Gudima S O, Kostyuk D A, Grishchenko O I, Tunitskaya V L, Memelova L V, Kochetkov S N
Engelhardt Institute of Molecular Biology, Russian Academy of Sciences, Moscow.
FEBS Lett. 1998 Nov 20;439(3):302-6. doi: 10.1016/s0014-5793(98)01393-3.

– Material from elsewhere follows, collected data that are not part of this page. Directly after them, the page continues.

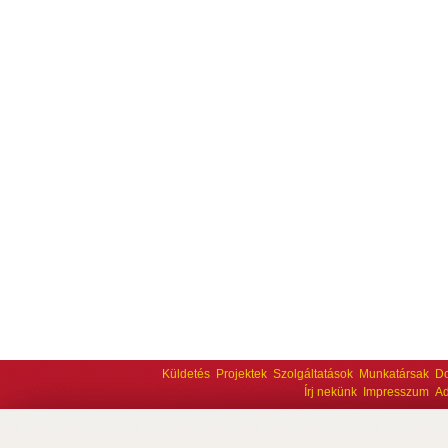
Küldetés
Projektek
Szolgáltatások
Munkatársak
D
Írj nekünk
Impresszum
Ad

Synthesis of deoxynucleotide-containing RNA-like single-stranded polynucleotides (dcRNAs) using the Y639F, S641A mutant of T7 RNA polymerase (T7 RNAP) was studied. A number of different T7 promoter-containing plasmids were tested as templates for dcRNA synthesis. The dcRNA synthesis efficiency strongly depended on the sequence of the first 8-10 nucleotides immediately downstream of the promoter and increased with the distance of the first incorporated dNMP from the transcription start. The incorporation of dGMP which is obligatory for most T7 promoters in positions +1-+2(3) was practically negligible. Using the constructed plasmid pTZR7G containing seven dG links in the non-coding chain immediately downstream of the promoter, the synthesis of all possible dcRNAs (except dG-containing) was achieved with high yields.

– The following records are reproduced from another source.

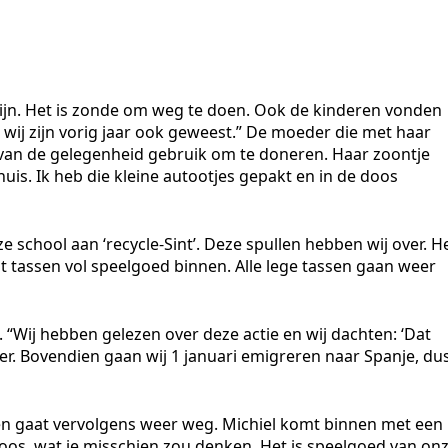
 zijn. Het is zonde om weg te doen. Ook de kinderen vonden
f, wij zijn vorig jaar ook geweest.” De moeder die met haar
van de gelegenheid gebruik om te doneren. Haar zoontje
huis. Ik heb die kleine autootjes gepakt en in de doos
 school aan ‘recycle-Sint’. Deze spullen hebben wij over. H
gt tassen vol speelgoed binnen. Alle lege tassen gaan weer
 “Wij hebben gelezen over deze actie en wij dachten: ‘Dat
r. Bovendien gaan wij 1 januari emigreren naar Spanje, du
en gaat vervolgens weer weg. Michiel komt binnen met een
doos, wat je misschien zou denken. Het is speelgoed van on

研究了使用T7 RNA聚合酶(T7 RNAP)的Y639F、S641A突变体合成含脱氧核苷酸的RNA样单链多核苷酸(dcRNAs)。测试了许多不同的含T7启动子的质粒作为dcRNA合成的模板。dcRNA的合成效率强烈依赖于启动子下游紧邻的前8 - 10个核苷酸的序列,并随着第一个掺入的dNMP与转录起始位点的距离增加而提高。对于大多数T7启动子而言,在+1 - +2(3)位置掺入dGMP实际上可以忽略不计。使用构建的质粒pTZR7G,其在启动子下游的非编码链中含有七个dG连接,实现了所有可能的dcRNAs(除含dG的以外)的高产率合成。